Tuesday, April 7, 2015

Review: March, Book One by John Lewis, Andrew Aydin, and Nate Powell

Cover of March, Book One, featuring two black me, one black woman, and one white man seated at a counter. Above them appear a number of marching legs encased in suit pants or 1960s skirts.
Until two hours before I began the first volume, I thought MARCH [Amazon | The Book Depository], was a LITTLE WOMEN spin-off about the girls’ father’s time as a soldier.

In my weak defense, I’d only ever seen the cover in thumnbail form, rendering the people vaguely Civil War-ish. Also, the friends who raved about the book on Twitter are mostly the sort who do like LITTLE WOMEN and/or contemporary works that explore side storylines from classic lit. No one said much as to what the book was actually about; and, as a non-American, I wasn’t familiar with the author's reputation.

As you may have gathered, MARCH is not about Mr March from LITTLE WOMEN. It’s US Congressman John Lewis’s graphic memoir of his work during the Civil Rights Movement.

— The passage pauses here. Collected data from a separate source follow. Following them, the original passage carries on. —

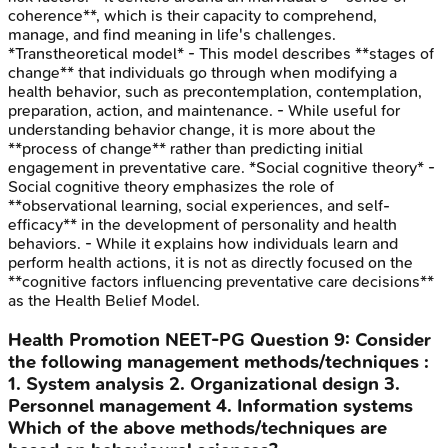
coherence**, which is their capacity to comprehend,
manage, and find meaning in life's challenges.
*Transtheoretical model* - This model describes **stages of
change** that individuals go through when modifying a
health behavior, such as precontemplation, contemplation,
preparation, action, and maintenance. - While useful for
understanding behavior change, it is more about the
**process of change** rather than predicting initial
engagement in preventative care. *Social cognitive theory* -
Social cognitive theory emphasizes the role of
**observational learning, social experiences, and self-
efficacy** in the development of personality and health
behaviors. - While it explains how individuals learn and
perform health actions, it is not as directly focused on the
**cognitive factors influencing preventative care decisions**
as the Health Belief Model.
Health Promotion
NEET-PG
Question
9
:
Consider
the following management methods/techniques :
1. System analysis 2. Organizational design 3.
Personnel management 4. Information systems
Which of the above methods/techniques are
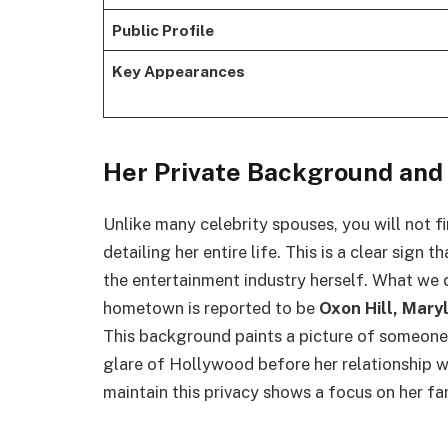
Public Profile
Key Appearances
Her Private Background an
Unlike many celebrity spouses, you will not f
detailing her entire life. This is a clear sign t
the entertainment industry herself. What we 
hometown is reported to be
Oxon Hill, Mary
This background paints a picture of someone w
glare of Hollywood before her relationship 
maintain this privacy shows a focus on her fa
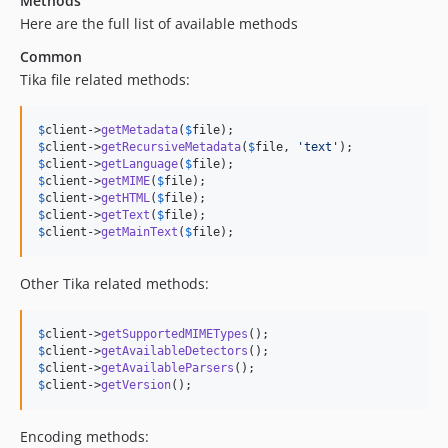
Methods
Here are the full list of available methods
Common
Tika file related methods:
$
client
->
getMetadata
(
$
file
$
client
->
getRecursiveMetadata
(
$
file
, 
'
text
'
$
client
->
getLanguage
(
$
file
$
client
->
getMIME
(
$
file
$
client
->
getHTML
(
$
file
$
client
->
getText
(
$
file
$
client
->
getMainText
(
$
file
);
Other Tika related methods:
$
client
->
getSupportedMIMETypes
$
client
->
getAvailableDetectors
$
client
->
getAvailableParsers
$
client
->
getVersion
();
Encoding methods:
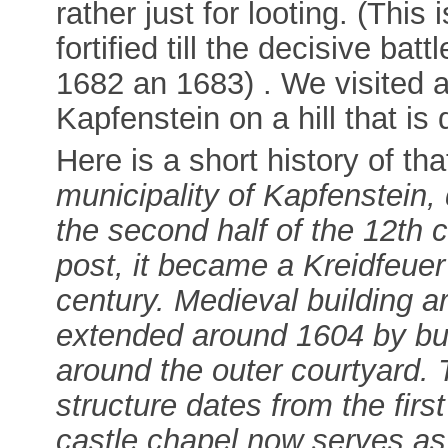
rather just for looting. (Thi
fortified till the decisive b
1682 an 1683) . We visited a
Kapfenstein on a hill that is
Here is a short history of tha
municipality of Kapfenstein, d
the second half of the 12th c
post, it became a Kreidfeuer (
century. Medieval building a
extended around 1604 by bui
around the outer courtyard. 
structure dates from the firs
castle chapel now serves as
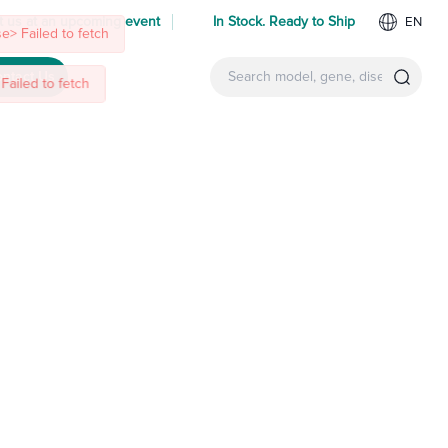
 us at an upcoming event
In Stock. Ready to Ship
EN
ntact Us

I might have remained ignorant until the very moment I opened the book (which I read through Scribd; hence the whole no-cover-larger-than-a-thumbnail thing), were I not in the habit of googling each writer and artist whose work I read. I manage my reading to ensure I don’t OD on white creators and/or books that ignore non-white experiences, so googling is an essential step.

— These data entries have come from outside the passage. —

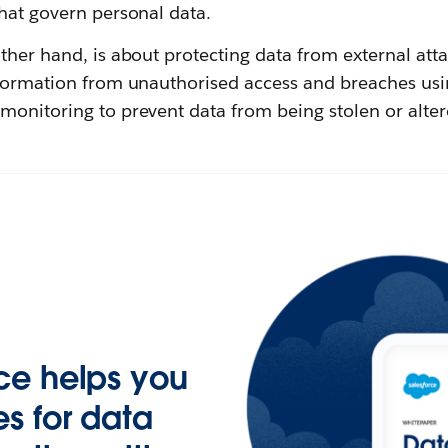
hat govern personal data.
other hand, is about protecting data from external atta
nformation from unauthorised access and breaches usi
monitoring to prevent data from being stolen or alter
ce helps you
s for data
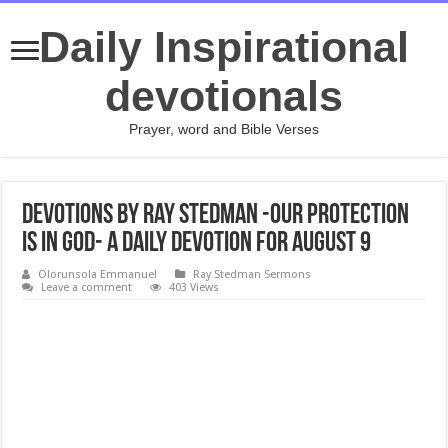
Daily Inspirational
devotionals
Prayer, word and Bible Verses
Devotions by Ray Stedman -Our Protection
is in God- A daily devotion for August 9
Olorunsola Emmanuel
Ray Stedman Sermons
Leave a comment
403 Views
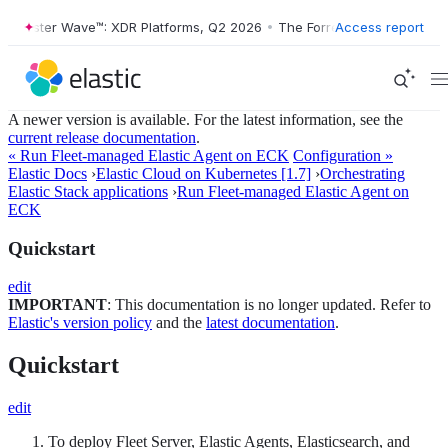
rrester Wave™: XDR Platforms, Q2 2026
•
The Forrester Wave™: XDR Pl
Access report
A newer version is available. For the latest information, see the
current release documentation
.
« Run Fleet-managed Elastic Agent on ECK
Configuration »
Elastic Docs
›
Elastic Cloud on Kubernetes [1.7]
›
Orchestrating
Elastic Stack applications
›
Run Fleet-managed Elastic Agent on
ECK
Quickstart
edit
IMPORTANT
: This documentation is no longer updated. Refer to
Elastic's version policy
and the
latest documentation
.
Quickstart
edit
To deploy Fleet Server, Elastic Agents, Elasticsearch, and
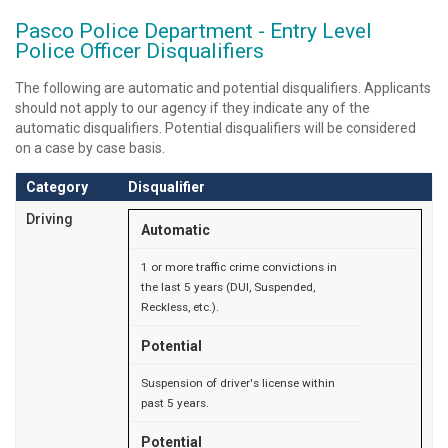
Pasco Police Department - Entry Level
Police Officer Disqualifiers
The following are automatic and potential disqualifiers. Applicants
should not apply to our agency if they indicate any of the
automatic disqualifiers. Potential disqualifiers will be considered
on a case by case basis.
Category
Disqualifier
Driving
Automatic
1 or more traffic crime convictions in
the last 5 years (DUI, Suspended,
Reckless, etc.).
Potential
Suspension of driver's license within
past 5 years.
Potential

Imagine my surprise when a quick search for "John Lewis comics" turned up not a veteran comics writer with a string of original graphic novels (and perhaps the odd superhero title) beneath his Wikipedia widget but a politician.

There had to be a problem with my google-fu. Surely politicians didn’t write comics. Surely all politicians were Very Serious People who dismissed comics as a medium for kids and individuals who refuse to grow up.

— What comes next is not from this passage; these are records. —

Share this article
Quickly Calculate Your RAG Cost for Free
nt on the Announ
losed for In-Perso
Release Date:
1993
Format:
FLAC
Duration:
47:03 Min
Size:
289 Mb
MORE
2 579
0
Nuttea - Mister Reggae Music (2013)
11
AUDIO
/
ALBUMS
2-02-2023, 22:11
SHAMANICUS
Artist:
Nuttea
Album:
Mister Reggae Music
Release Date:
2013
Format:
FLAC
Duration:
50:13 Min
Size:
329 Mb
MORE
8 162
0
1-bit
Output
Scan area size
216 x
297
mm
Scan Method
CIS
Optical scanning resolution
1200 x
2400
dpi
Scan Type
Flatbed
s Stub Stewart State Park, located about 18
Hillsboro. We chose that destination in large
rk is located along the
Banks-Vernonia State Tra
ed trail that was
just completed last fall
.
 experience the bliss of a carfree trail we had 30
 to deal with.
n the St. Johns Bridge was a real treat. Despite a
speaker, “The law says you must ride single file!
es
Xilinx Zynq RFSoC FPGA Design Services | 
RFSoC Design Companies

Nope. No mistake. John Lewis is a US Congressman, a veteran of the Civil Rights Movement, and the writer of a comic that chronicles his experiences in the 1960s.

What's more, Lewis doesn't just write comics himself. He also gives direct credit to a comic about Dr Martin Luther King Jr that helped him embrace nonviolent activism during his student days. Comics played a key role in his journey, and they're the perfect medium for him to tell his story now.

MARCH, BOOK ONE (there will be two more volumes, the second of which is now available) chronicles Lewis’s early life: his childhood in charge of his family’s chickens, his ambition to become a preacher, and his time in the nonviolence workshop that led him to activism. It’s his origin story, if you will, framed first as a tale he’s telling to two young boys who’ve stopped by his office and later as a recollection inspired by their visit and by the work he’s still doing as a member of congress.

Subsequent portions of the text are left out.